BEGIN

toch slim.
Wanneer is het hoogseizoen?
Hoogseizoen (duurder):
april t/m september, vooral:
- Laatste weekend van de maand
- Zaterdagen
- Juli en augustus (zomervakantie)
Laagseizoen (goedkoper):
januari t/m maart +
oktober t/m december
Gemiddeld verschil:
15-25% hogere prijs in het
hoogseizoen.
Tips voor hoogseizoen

END
BEGIN

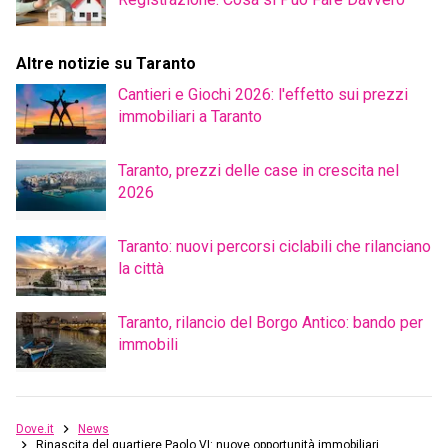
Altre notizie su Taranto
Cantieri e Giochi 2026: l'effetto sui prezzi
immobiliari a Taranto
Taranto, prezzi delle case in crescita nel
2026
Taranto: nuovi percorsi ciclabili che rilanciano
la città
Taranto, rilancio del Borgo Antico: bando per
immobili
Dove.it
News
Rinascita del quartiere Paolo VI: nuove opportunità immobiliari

END

• Instructions to follow:
Pick out each line in the material containing "prezzi".

• Reply:
Cantieri e Giochi 2026: l'effetto sui prezzi
Taranto, prezzi delle case in crescita nel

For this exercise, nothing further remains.